### Exercise details:
Start to finish, retype the entries exactly while omitting the pictures.

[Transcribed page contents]
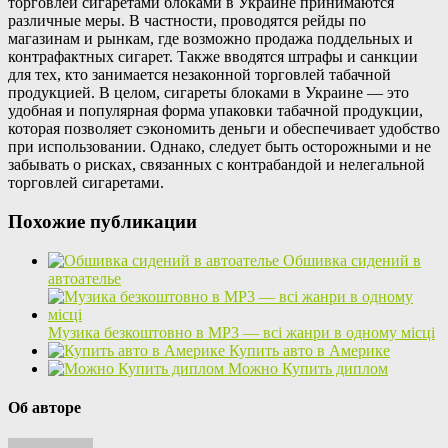
торговлей сигаретами блоками в Украине принимаются
различные меры. В частности, проводятся рейды по
магазинам и рынкам, где возможно продажа поддельных и
контрафактных сигарет. Также вводятся штрафы и санкции
для тех, кто занимается незаконной торговлей табачной
продукцией. В целом, сигареты блоками в Украине — это
удобная и популярная форма упаковки табачной продукции,
которая позволяет сэкономить деньги и обеспечивает удобство
при использовании. Однако, следует быть осторожными и не
забывать о рисках, связанных с контрабандой и нелегальной
торговлей сигаретами.
Похожие публикации
Обшивка сидений в
автоателье
Музика безкоштовно в MP3 — всі жанри в одному місці
Купить авто в Америке
Можно Купить диплом
Об авторе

### Task solution:
торговлей сигаретами блоками в Украине принимаются
различные меры. В частности, проводятся рейды по
магазинам и рынкам, где возможно продажа поддельных и
контрафактных сигарет. Также вводятся штрафы и санкции
для тех, кто занимается незаконной торговлей табачной
продукцией. В целом, сигареты блоками в Украине — это
удобная и популярная форма упаковки табачной продукции,
которая позволяет сэкономить деньги и обеспечивает удобство
при использовании. Однако, следует быть осторожными и не
забывать о рисках, связанных с контрабандой и нелегальной
торговлей сигаретами.
Похожие публикации
Обшивка сидений в
автоателье
Музика безкоштовно в MP3 — всі жанри в одному місці
Купить авто в Америке
Можно Купить диплом
Об авторе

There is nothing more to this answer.